YOUR INSTRUCTIONS: Write out the whole listing word for word.

/---

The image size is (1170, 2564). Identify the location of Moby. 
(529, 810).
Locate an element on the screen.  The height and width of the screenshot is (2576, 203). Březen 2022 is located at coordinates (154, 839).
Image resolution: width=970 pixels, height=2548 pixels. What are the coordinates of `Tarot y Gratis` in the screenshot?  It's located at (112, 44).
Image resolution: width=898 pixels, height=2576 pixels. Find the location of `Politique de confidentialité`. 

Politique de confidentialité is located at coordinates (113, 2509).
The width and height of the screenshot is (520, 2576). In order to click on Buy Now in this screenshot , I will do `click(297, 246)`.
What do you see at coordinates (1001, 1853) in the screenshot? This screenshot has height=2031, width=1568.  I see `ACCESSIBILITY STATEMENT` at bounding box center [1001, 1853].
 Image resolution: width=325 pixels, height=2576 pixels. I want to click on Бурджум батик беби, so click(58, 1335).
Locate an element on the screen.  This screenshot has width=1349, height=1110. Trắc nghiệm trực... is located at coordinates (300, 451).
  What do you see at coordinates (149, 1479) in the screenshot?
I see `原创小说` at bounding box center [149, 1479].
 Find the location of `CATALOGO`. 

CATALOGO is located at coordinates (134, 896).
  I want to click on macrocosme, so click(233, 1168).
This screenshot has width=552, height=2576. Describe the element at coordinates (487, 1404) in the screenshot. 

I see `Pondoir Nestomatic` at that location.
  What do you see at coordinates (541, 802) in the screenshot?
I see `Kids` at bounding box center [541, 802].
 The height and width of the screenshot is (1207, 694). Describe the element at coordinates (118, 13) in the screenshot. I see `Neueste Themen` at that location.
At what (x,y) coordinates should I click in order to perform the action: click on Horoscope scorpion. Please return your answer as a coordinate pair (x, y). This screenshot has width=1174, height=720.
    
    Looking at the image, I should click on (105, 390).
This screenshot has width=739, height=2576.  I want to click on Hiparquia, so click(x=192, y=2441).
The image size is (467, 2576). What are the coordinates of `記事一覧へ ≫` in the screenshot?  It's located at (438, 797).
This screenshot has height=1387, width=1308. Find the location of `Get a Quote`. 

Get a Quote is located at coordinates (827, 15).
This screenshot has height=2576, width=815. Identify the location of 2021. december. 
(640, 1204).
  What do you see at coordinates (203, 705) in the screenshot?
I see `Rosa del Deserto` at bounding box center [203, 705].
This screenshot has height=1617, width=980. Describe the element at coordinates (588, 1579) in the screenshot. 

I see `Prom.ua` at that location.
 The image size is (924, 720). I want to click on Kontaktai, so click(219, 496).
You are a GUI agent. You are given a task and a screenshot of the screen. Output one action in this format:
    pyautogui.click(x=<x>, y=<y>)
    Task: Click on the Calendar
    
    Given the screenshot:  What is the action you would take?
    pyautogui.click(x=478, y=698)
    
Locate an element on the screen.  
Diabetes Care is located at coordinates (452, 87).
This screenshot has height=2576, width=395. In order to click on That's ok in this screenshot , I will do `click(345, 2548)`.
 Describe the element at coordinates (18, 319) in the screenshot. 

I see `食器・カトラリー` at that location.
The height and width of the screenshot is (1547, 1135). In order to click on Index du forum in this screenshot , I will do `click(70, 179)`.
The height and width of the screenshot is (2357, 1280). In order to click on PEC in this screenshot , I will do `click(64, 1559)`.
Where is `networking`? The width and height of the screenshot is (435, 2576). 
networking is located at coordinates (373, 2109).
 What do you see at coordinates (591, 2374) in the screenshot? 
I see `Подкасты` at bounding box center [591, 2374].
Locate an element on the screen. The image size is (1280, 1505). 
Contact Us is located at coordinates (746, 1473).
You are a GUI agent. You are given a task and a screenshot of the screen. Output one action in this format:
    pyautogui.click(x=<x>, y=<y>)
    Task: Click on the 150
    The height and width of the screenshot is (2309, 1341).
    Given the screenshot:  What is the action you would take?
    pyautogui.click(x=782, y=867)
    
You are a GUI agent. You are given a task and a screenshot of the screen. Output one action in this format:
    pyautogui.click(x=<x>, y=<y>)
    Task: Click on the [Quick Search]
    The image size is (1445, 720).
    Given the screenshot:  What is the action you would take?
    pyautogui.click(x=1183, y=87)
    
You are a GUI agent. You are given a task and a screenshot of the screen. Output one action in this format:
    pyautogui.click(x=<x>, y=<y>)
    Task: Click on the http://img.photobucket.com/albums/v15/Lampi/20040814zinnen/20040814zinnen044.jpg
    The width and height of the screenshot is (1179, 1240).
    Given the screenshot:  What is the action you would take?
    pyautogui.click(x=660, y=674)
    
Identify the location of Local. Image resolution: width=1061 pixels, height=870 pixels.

\---

TASK RESULT:
The image size is (1170, 2564). Identify the location of Moby. 
(529, 810).
Locate an element on the screen.  The height and width of the screenshot is (2576, 203). Březen 2022 is located at coordinates (154, 839).
Image resolution: width=970 pixels, height=2548 pixels. What are the coordinates of `Tarot y Gratis` in the screenshot?  It's located at (112, 44).
Image resolution: width=898 pixels, height=2576 pixels. Find the location of `Politique de confidentialité`. 

Politique de confidentialité is located at coordinates (113, 2509).
The width and height of the screenshot is (520, 2576). In order to click on Buy Now in this screenshot , I will do `click(297, 246)`.
What do you see at coordinates (1001, 1853) in the screenshot? This screenshot has height=2031, width=1568.  I see `ACCESSIBILITY STATEMENT` at bounding box center [1001, 1853].
 Image resolution: width=325 pixels, height=2576 pixels. I want to click on Бурджум батик беби, so click(58, 1335).
Locate an element on the screen.  This screenshot has width=1349, height=1110. Trắc nghiệm trực... is located at coordinates (300, 451).
  What do you see at coordinates (149, 1479) in the screenshot?
I see `原创小说` at bounding box center [149, 1479].
 Find the location of `CATALOGO`. 

CATALOGO is located at coordinates (134, 896).
  I want to click on macrocosme, so click(233, 1168).
This screenshot has width=552, height=2576. Describe the element at coordinates (487, 1404) in the screenshot. 

I see `Pondoir Nestomatic` at that location.
  What do you see at coordinates (541, 802) in the screenshot?
I see `Kids` at bounding box center [541, 802].
 The height and width of the screenshot is (1207, 694). Describe the element at coordinates (118, 13) in the screenshot. I see `Neueste Themen` at that location.
At what (x,y) coordinates should I click in order to perform the action: click on Horoscope scorpion. Please return your answer as a coordinate pair (x, y). This screenshot has width=1174, height=720.
    
    Looking at the image, I should click on (105, 390).
This screenshot has width=739, height=2576.  I want to click on Hiparquia, so click(x=192, y=2441).
The image size is (467, 2576). What are the coordinates of `記事一覧へ ≫` in the screenshot?  It's located at (438, 797).
This screenshot has height=1387, width=1308. Find the location of `Get a Quote`. 

Get a Quote is located at coordinates (827, 15).
This screenshot has height=2576, width=815. Identify the location of 2021. december. 
(640, 1204).
  What do you see at coordinates (203, 705) in the screenshot?
I see `Rosa del Deserto` at bounding box center [203, 705].
This screenshot has height=1617, width=980. Describe the element at coordinates (588, 1579) in the screenshot. 

I see `Prom.ua` at that location.
 The image size is (924, 720). I want to click on Kontaktai, so click(219, 496).
You are a GUI agent. You are given a task and a screenshot of the screen. Output one action in this format:
    pyautogui.click(x=<x>, y=<y>)
    Task: Click on the Calendar
    
    Given the screenshot:  What is the action you would take?
    pyautogui.click(x=478, y=698)
    
Locate an element on the screen.  
Diabetes Care is located at coordinates (452, 87).
This screenshot has height=2576, width=395. In order to click on That's ok in this screenshot , I will do `click(345, 2548)`.
 Describe the element at coordinates (18, 319) in the screenshot. 

I see `食器・カトラリー` at that location.
The height and width of the screenshot is (1547, 1135). In order to click on Index du forum in this screenshot , I will do `click(70, 179)`.
The height and width of the screenshot is (2357, 1280). In order to click on PEC in this screenshot , I will do `click(64, 1559)`.
Where is `networking`? The width and height of the screenshot is (435, 2576). 
networking is located at coordinates (373, 2109).
 What do you see at coordinates (591, 2374) in the screenshot? 
I see `Подкасты` at bounding box center [591, 2374].
Locate an element on the screen. The image size is (1280, 1505). 
Contact Us is located at coordinates (746, 1473).
You are a GUI agent. You are given a task and a screenshot of the screen. Output one action in this format:
    pyautogui.click(x=<x>, y=<y>)
    Task: Click on the 150
    The height and width of the screenshot is (2309, 1341).
    Given the screenshot:  What is the action you would take?
    pyautogui.click(x=782, y=867)
    
You are a GUI agent. You are given a task and a screenshot of the screen. Output one action in this format:
    pyautogui.click(x=<x>, y=<y>)
    Task: Click on the [Quick Search]
    The image size is (1445, 720).
    Given the screenshot:  What is the action you would take?
    pyautogui.click(x=1183, y=87)
    
You are a GUI agent. You are given a task and a screenshot of the screen. Output one action in this format:
    pyautogui.click(x=<x>, y=<y>)
    Task: Click on the http://img.photobucket.com/albums/v15/Lampi/20040814zinnen/20040814zinnen044.jpg
    The width and height of the screenshot is (1179, 1240).
    Given the screenshot:  What is the action you would take?
    pyautogui.click(x=660, y=674)
    
Identify the location of Local. Image resolution: width=1061 pixels, height=870 pixels.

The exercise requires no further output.